22 de Abril, 2017


TODOS CONTAMOS

 


Eso es lo que quiero hacer, contar mi experiencia.También Rosario y Ana María, dos Vírgenes Consagradas vivieron esa bonita experiencia en sus respectivas comunas. No fue fácil llegar al día del Censo. Me inscribí en enero haciéndome cargo del llamado de Monseñor Ricardo Ezzati a inscribirse como censista a cumplir voluntariamente con mi deber cívico.
   

Por Nancy Velázquez

Me dijeron que me llegaría información, que nunca llegó. Pudo más la perseverancia hasta que lo logré. Hice dos cursos, primero como Censista.  Por mis antecedentes personales fui elegida como Supervisora…curso aparte.

El día anterior   me entregaron dirección y fui a reconocer el sector asignado. El día del Censo todo cambió abruptamente, iría a algún lugar que nadie sabía dónde. No había censistas y no necesita-ban supervisores, etc…No sabía si irme a la casa o humildemente esperar. Obvio, ganó la humildad por amor a la patria y por la cruz que llevo colgada al cuello.

¡Y fue buenoooo, muy bueno!

Al medio día al fin encontraron censistas, llegaron 80, del Ministerio de Defensa. Los que fueron recibidos   entre aplausos y abrazos casi como unos Rock Start o como el avión que en verano apagó los fuegos. …y ellos disfrutaron de esta acogida porque también esperaban desde las 7:00 A.M. a que les asignaran lugar para censar y cuando todo parecía pérdida de tiempo nos encontramos.

Yo necesitaba 9 censistas y me asignaron 18…partí con ellos vestidos de civil. Saben leer mapas y planos por lo que no tuve dificultades, su formación militar ayudó. Ellas muy damas, Ellos muy   caballeros.
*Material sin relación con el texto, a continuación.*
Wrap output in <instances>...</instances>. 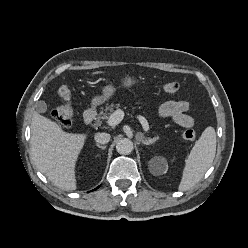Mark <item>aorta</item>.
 <instances>
[{
	"label": "aorta",
	"mask_w": 248,
	"mask_h": 248,
	"mask_svg": "<svg viewBox=\"0 0 248 248\" xmlns=\"http://www.w3.org/2000/svg\"><path fill=\"white\" fill-rule=\"evenodd\" d=\"M116 150L119 154L128 155L133 151V142L128 138L120 139L116 144Z\"/></svg>",
	"instance_id": "762f6f07"
}]
</instances>
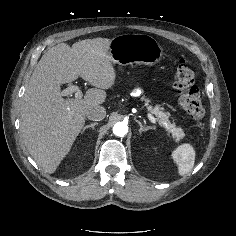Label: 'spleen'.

La gente les abrió las puertas de sus hogares a algunos les regalaron fruta, colaciones, un Señor que estaba de cumpleaños muy festejado les ofreció un “salud” (que no aceptaron). Ellos, rápidos y eficientes estaban agradecidos y entusiasmados por la experiencia…

Y yo más, quien me iba a decir alguna vez que me convertía en la General de 20 militares y que además bajo mi mando estarían un Mayor, un Capitán, dos sargentos, y varios cabos por 4 horas. Eso se llama tener jinetas virtuales, (je, je) …

Bromas aparte mi reflexión al fin del día: “nos hacía falta esto”, abrir un poquito la puerta y dejar entrar al hermano, vivimos tiempos duros, de gente enojada, de miedo al delincuente, de falta de caridad y cuidado del prójimo. Viví la sensación de habernos regalado un día para contarnos para que se mejoren las políticas públicas, para volver a ser felices “de verdad” y recuperar las confianzas.

Eso sí, pago entremedio, le restó importancia al trabajo voluntario y al deber cívico. Cae bien es cierto, pero le quitó brillo al mensaje de amor que pudo haber detrás.

Al final del día, en el rezo de vísperas, di gracias a   Cristo esposo, por la experiencia de fe y amor  de mi pueblo y a mi pueblo.